> _Task to carry out_:
Your answer should be every line with the word "Umwelt", copied from the data below.

[Transcribed page contents]
★ ★ ★

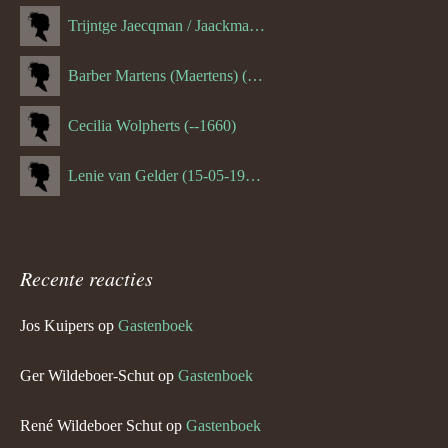
Trijntge Jaecqman / Jaackman (--1651)
Barber Martens (Maertens) (--1658)
Cecilia Wolpherts (--1660)
Lenie van Gelder (15-05-1970)
Recente reacties
Jos Kuipers
op
Gastenboek
Ger Wildeboer-Schut
op
Gastenboek
René Wildeboer Schut
op
Gastenboek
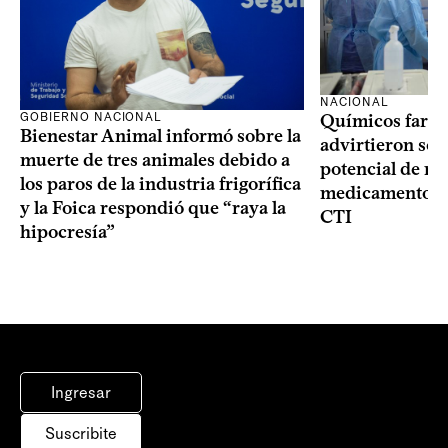
NACIONAL
GOBIERNO NACIONAL
Químicos farma
Bienestar Animal informó sobre la
advirtieron sob
muerte de tres animales debido a
potencial de m
los paros de la industria frigorífica
medicamentos p
y la Foica respondió que “raya la
CTI
hipocresía”
Ingresar
Suscribite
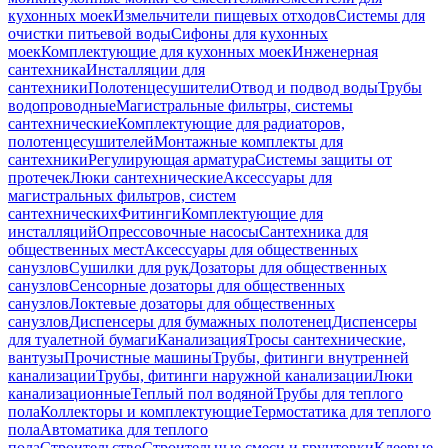
кухонных моек
Измельчители пищевых отходов
Системы для
очистки питьевой воды
Сифоны для кухонных
моек
Комплектующие для кухонных моек
Инженерная
сантехника
Инсталляции для
сантехники
Полотенцесушители
Отвод и подвод воды
Трубы
водопроводные
Магистральные фильтры, системы
сантехнические
Комплектующие для радиаторов,
полотенцесушителей
Монтажные комплекты для
сантехники
Регулирующая арматура
Системы защиты от
протечек
Люки сантехнические
Аксессуары для
магистральных фильтров, систем
сантехнических
Фитинги
Комплектующие для
инсталляций
Опрессовочные насосы
Сантехника для
общественных мест
Аксессуары для общественных
санузлов
Сушилки для рук
Дозаторы для общественных
санузлов
Сенсорные дозаторы для общественных
санузлов
Локтевые дозаторы для общественных
санузлов
Диспенсеры для бумажных полотенец
Диспенсеры
для туалетной бумаги
Канализация
Тросы сантехнические,
вантузы
Прочистные машины
Трубы, фитинги внутренней
канализации
Трубы, фитинги наружной канализации
Люки
канализационные
Теплый пол водяной
Трубы для теплого
пола
Коллекторы и комплектующие
Термостатика для теплого
пола
Автоматика для теплого
пола
Строительство
Строительные смеси и грунтовки
Клеевые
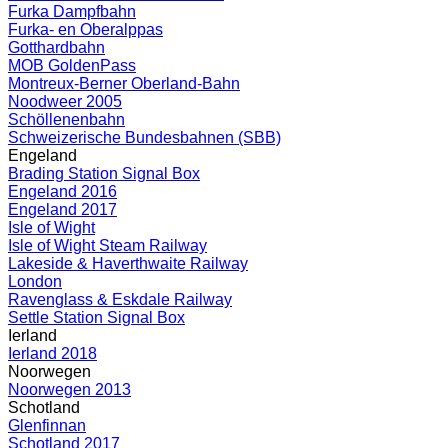
Furka Dampfbahn
Furka- en Oberalppas
Gotthardbahn
MOB GoldenPass
Montreux-Berner Oberland-Bahn
Noodweer 2005
Schöllenenbahn
Schweizerische Bundesbahnen (SBB)
Engeland
Brading Station Signal Box
Engeland 2016
Engeland 2017
Isle of Wight
Isle of Wight Steam Railway
Lakeside & Haverthwaite Railway
London
Ravenglass & Eskdale Railway
Settle Station Signal Box
Ierland
Ierland 2018
Noorwegen
Noorwegen 2013
Schotland
Glenfinnan
Schotland 2017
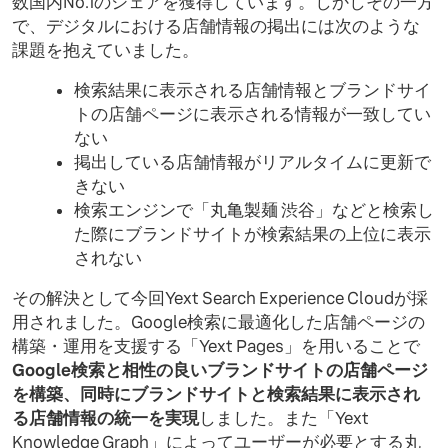
数国内No.1のシェアを獲得しています。しかしその一方
で、デジタルにおける店舗情報の掲出には次のような
課題を抱えていました。
検索結果に表示される店舗情報とブランドサイ
トの店舗ページに表示される情報が一致してい
ない
掲出している店舗情報がリアルタイムに更新で
きない
検索エンジンで「丸亀製麺 渋谷」などと検索し
た際にブランドサイトが検索結果の上位に表示
されない
その解決として今回Yext Search Experience Cloudが採
用されました。Google検索に最適化した店舗ページの
構築・運用を支援する「Yext Pages」を用いることで
Google検索と相性の良いブランドサイトの店舗ページ
を構築、同時にブランドサイトと検索結果に表示され
る店舗情報の統一を実現
しました。また「Yext
Knowledge Graph」によってユーザーが必要とする丸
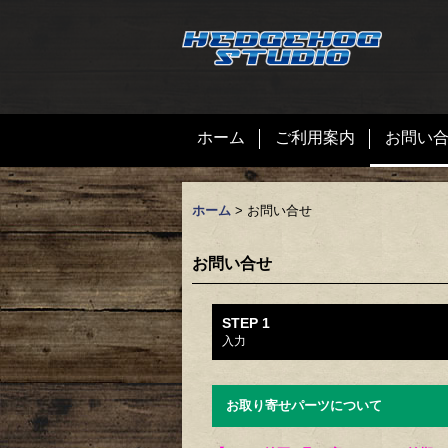
ホーム
ご利用案内
お問い
ホーム
>
お問い合せ
お問い合せ
STEP 1
入力
お取り寄せパーツについて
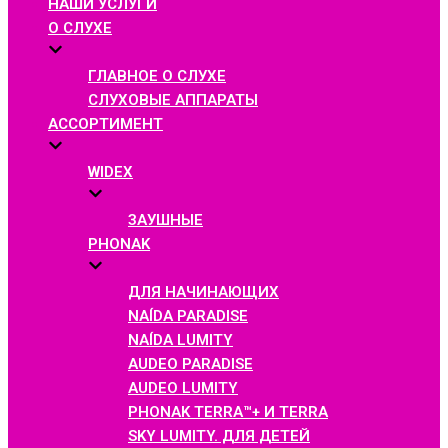
НАШИ УСЛУГИ
О СЛУХЕ
ГЛАВНОЕ О СЛУХЕ
СЛУХОВЫЕ АППАРАТЫ
АССОРТИМЕНТ
WIDEX
ЗАУШНЫЕ
PHONAK
ДЛЯ НАЧИНАЮЩИХ
NAÍDA PARADISE
NAÍDA LUMITY
AUDEO PARADISE
AUDEO LUMITY
PHONAK TERRA™+ И TERRA
SKY LUMITY. ДЛЯ ДЕТЕЙ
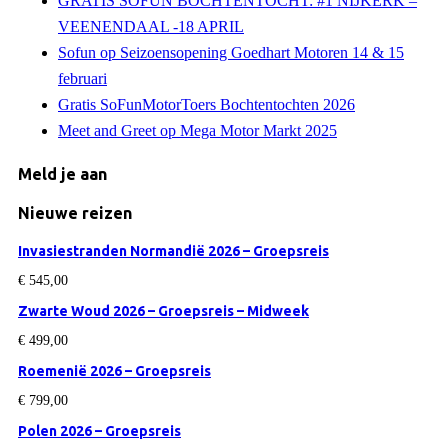
GRATIS SOFUN BOCHTENTOCHT: #1 NIJKERK –
VEENENDAAL -18 APRIL
Sofun op Seizoensopening Goedhart Motoren 14 & 15
februari
Gratis SoFunMotorToers Bochtentochten 2026
Meet and Greet op Mega Motor Markt 2025
Meld je aan
Nieuwe reizen
Invasiestranden Normandië 2026 – Groepsreis
€
545,00
Zwarte Woud 2026 – Groepsreis – Midweek
€
499,00
Roemenië 2026 – Groepsreis
€
799,00
Polen 2026 – Groepsreis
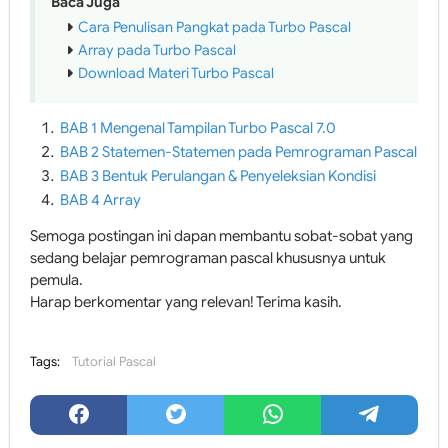
Baca Juga
Cara Penulisan Pangkat pada Turbo Pascal
Array pada Turbo Pascal
Download Materi Turbo Pascal
BAB 1 Mengenal Tampilan Turbo Pascal 7.0
BAB 2 Statemen-Statemen pada Pemrograman Pascal
BAB 3 Bentuk Perulangan & Penyeleksian Kondisi
BAB 4 Array
Semoga postingan ini dapan membantu sobat-sobat yang
sedang belajar pemrograman pascal khususnya untuk
pemula.
Harap berkomentar yang relevan! Terima kasih.
Tags:
Tutorial Pascal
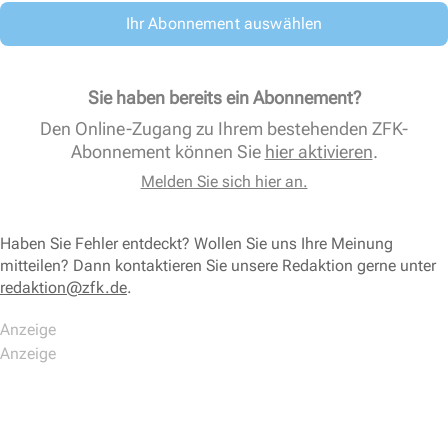
Ihr Abonnement auswählen
Sie haben bereits ein Abonnement?
Den Online-Zugang zu Ihrem bestehenden ZFK-
Abonnement können Sie
hier aktivieren
.
Melden Sie sich hier an.
Haben Sie Fehler entdeckt? Wollen Sie uns Ihre Meinung
mitteilen? Dann kontaktieren Sie unsere Redaktion gerne unter
redaktion@zfk.de
.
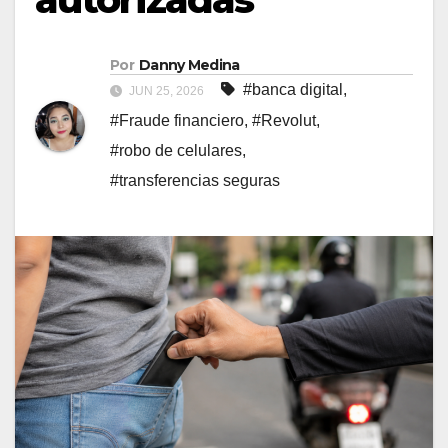
Por
Danny Medina
#banca digital
,
JUN 25, 2026
#Fraude financiero
,
#Revolut
,
#robo de celulares
,
#transferencias seguras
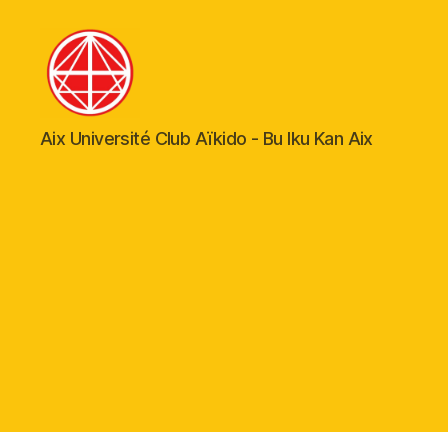
Aïkido
Aix Université Club Aïkido - Bu Iku Kan Aix
Aix-
en-
Provence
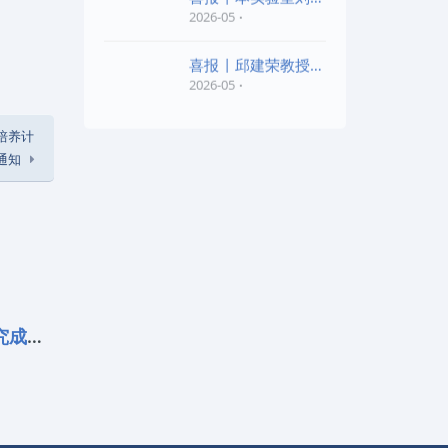
老师和陈红胜老师荣
2026-05
喜报 | 邱建荣教授团
队研究成果入选20
2026-05
培养计
通知
喜报 | 邱建荣教授团队研究成果入选20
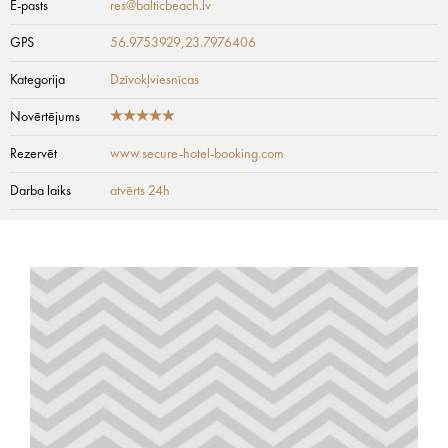
E-pasts
res@balticbeach.lv
GPS
56.9753929,23.7976406
Kategorija
Dzīvokļviesnīcas
Novērtējums
Rezervēt
www.secure-hotel-booking.com
Darba laiks
atvērts 24h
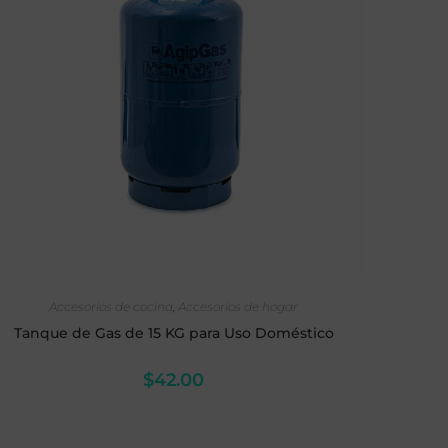
AÑADIR AL CARRITO
Accesorios de cocina
,
Accesorios de hogar
Tanque de Gas de 15 KG para Uso Doméstico
$
42.00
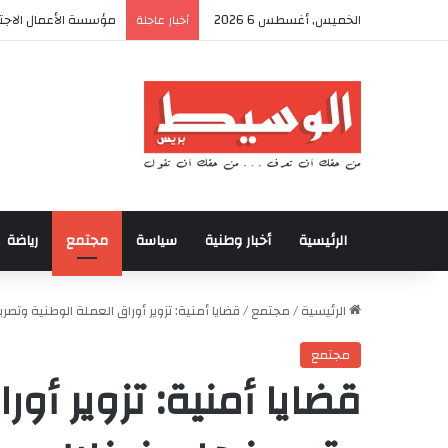
الخميس, أغسطس 6 2026
مؤسسة الأعمال الاجتم
أخبار عاجلة
الرئيسية
أخبار وطنية
سياسة
مجتمع
رياضة
الرئيسية
/
مجتمع
/
قضايا أمنية: تزوير أوراق العملة الوطنية وتصر
مجتمع
قضايا أمنية: تزوير أور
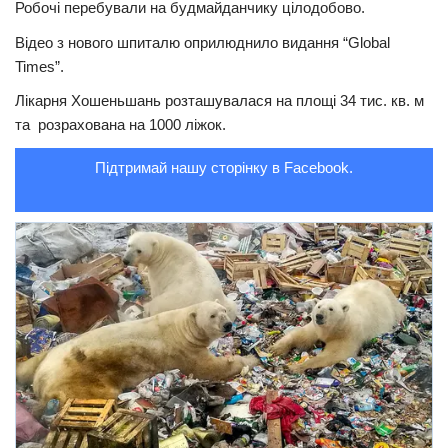
Робочі перебували на будмайданчику цілодобово.
Трагедії
Відео з нового шпиталю оприлюднило видання “Global
Курйози
Times”.
Суспільство
Лікарня Хошеньшань розташувалася на площі 34 тис. кв. м
та розрахована на 1000 ліжок.
Культура
Підтримай нашу сторінку в Facebook.
Шоу-біз
#Війна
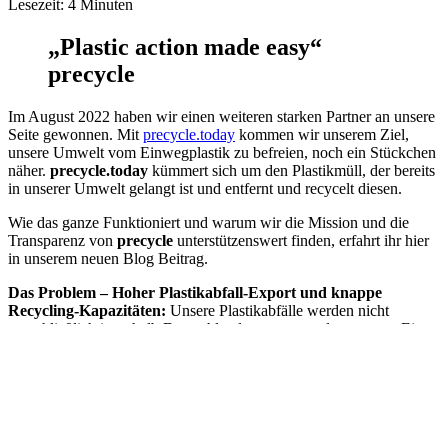
Lesezeit:
4
Minuten
„Plastic action made easy“
precycle
Im August 2022 haben wir einen weiteren starken Partner an unsere
Seite gewonnen. Mit
precycle.today
kommen wir unserem Ziel,
unsere Umwelt vom Einwegplastik zu befreien, noch ein Stückchen
näher.
precycle.today
kümmert sich um den Plastikmüll, der bereits
in unserer Umwelt gelangt ist und entfernt und recycelt diesen.
Wie das ganze Funktioniert und warum wir die Mission und die
Transparenz von
precycle
unterstützenswert finden, erfahrt ihr hier
in unserem neuen Blog Beitrag.
Das Problem – Hoher Plastikabfall-Export und knappe
Recycling-Kapazitäten:
Unsere Plastikabfälle werden nicht
ausschließlich innerhalb Deutschlands entsorgt und verwertet. Ein
beträchtlicher Teil wird exportiert. Deutschland exportiert jährlich
etwa 720.000 Tonnen Plastikabfälle im Wert von circa 271
Millionen Euro. Auch zahlreiche andere EU-Länder,
Großbritannien, Australien, Japan und die USA verschiffen einen
Teil ihrer Abfälle in einkommensschwache Länder. Die EU
exportierte im Jahr 2021 1,1 Millionen Tonnen Plastikmüll in Nicht-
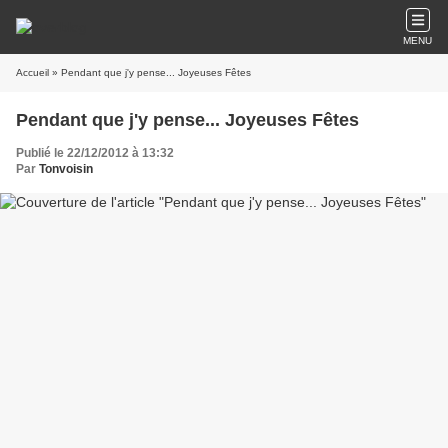
MENU
Accueil
» Pendant que j'y pense... Joyeuses Fêtes
Pendant que j'y pense... Joyeuses Fêtes
Publié le 22/12/2012 à 13:32
Par
Tonvoisin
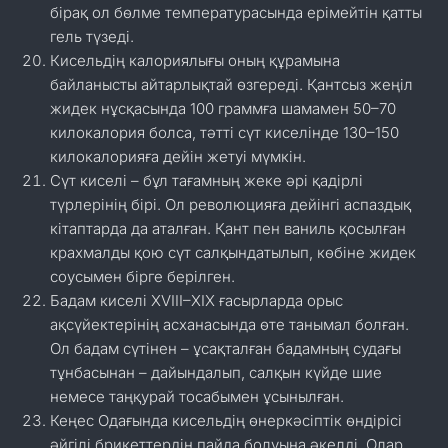
бірақ ол бөлме температурасында ерімейтін қатты
гель түзеді.
Кисельдің калориялығы оның құрамына
байланысты айтарлықтай өзгереді. Қантсыз жеңіл
жидек нұсқасында 100 граммға шамамен 50–70
килокалория болса, тәтті сүт киселінде 130–150
килокалорияға дейін жетуі мүмкін.
Сүт киселі – бұл тағамның жеке әрі қадірлі
түрлерінің бірі. Ол революцияға дейінгі аспаздық
кітаптарда да аталған. Қант пен ваниль қосылған
крахмалды қою сүт салқындатылып, көбіне жидек
соусымен бірге берілген.
Бадам киселі XVIII–XIX ғасырларда орыс
ақсүйектерінің асханасында өте танымал болған.
Ол бадам сүтінен – ұсақталған бадамның судағы
тұнбасынан – дайындалып, салқын күйде шие
немесе таңқурай тосабымен ұсынылған.
Кеңес Одағында кисельдің өнеркәсіптік өндірісі
әйгілі брикеттердің пайда болуына әкелді. Олар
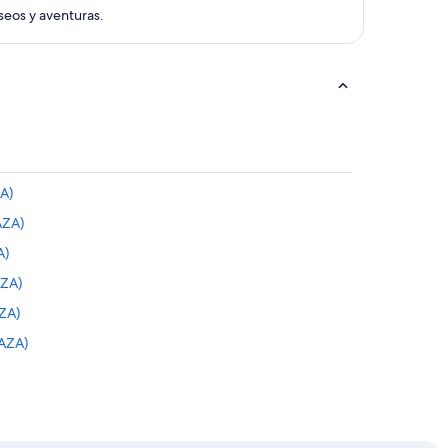
aseos y aventuras.
A)
AZA)
A)
AZA)
AZA)
(AZA)
AZA)
)
AZA)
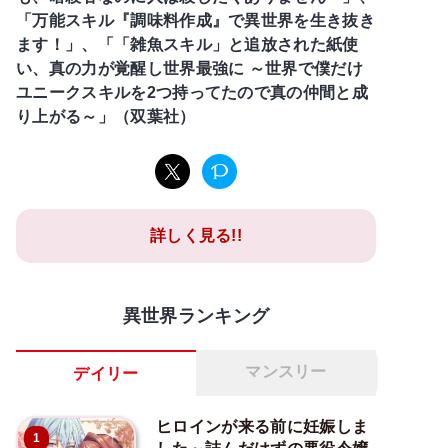
「万能スキル『調味料作成』で異世界を生き抜き
ます！」、「「雑魚スキル」と追放された紙使
い、真の力が覚醒し世界最強に ～世界で僕だけ
ユニークスキルを2つ持ってたので真の仲間と成
り上がる～」（双葉社）
詳しく見る!!
異世界ランキング
マンスリー
デイリー
ヒロインが来る前に妊娠しま
1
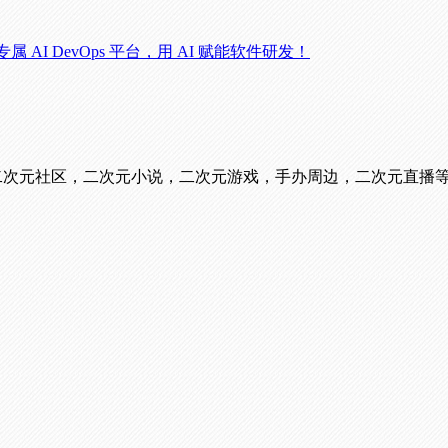
业专属 AI DevOps 平台，用 AI 赋能软件研发！
看番，二次元社区，二次元小说，二次元游戏，手办周边，二次元直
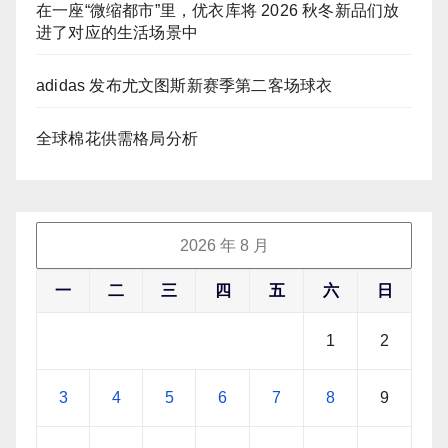
在一座“微缩都市”里，优衣库将 2026 秋冬新品们放
进了对应的生活场景中
adidas 发布尤文图斯新赛季第二客场球衣
全球棉花供需格局分析
2026 年 8 月
一
二
三
四
五
六
日
1
2
3
4
5
6
7
8
9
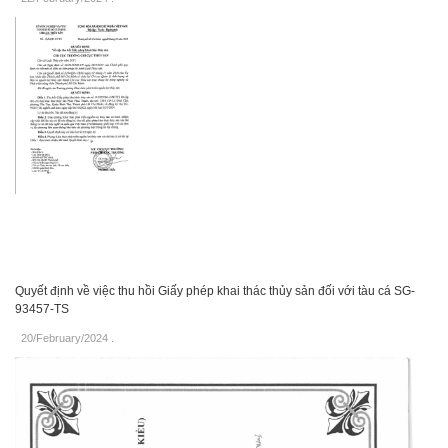
Quyết định về việc thu hồi Giấy phép khai thác thủy sản đối với tàu cá SG-
93457-TS
20/February/2024
.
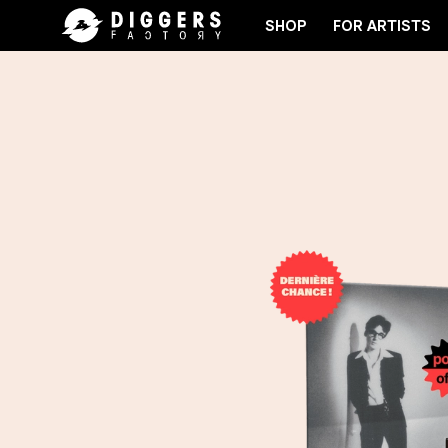
SHOP
FOR ARTISTS
OIN THE CLUB - DISCOVER YOUR NEXT FAVORITE RE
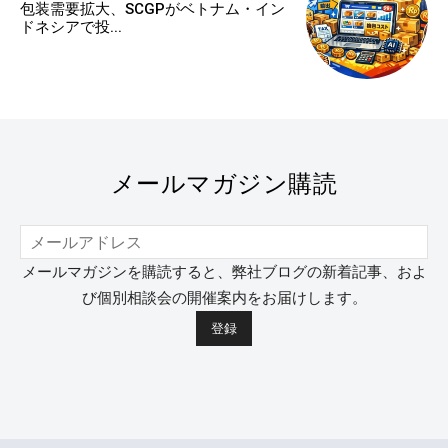
包装需要拡大、SCGPがベトナム・イン
ドネシアで投...
メールマガジン購読
メールマガジンを購読すると、弊社ブログの新着記事、およ
び個別相談会の開催案内をお届けします。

★ ★ ★

> _Task solution_:
unsere Umwelt vom Einwegplastik zu befreien, noch ein Stückchen
in unserer Umwelt gelangt ist und entfernt und recycelt diesen.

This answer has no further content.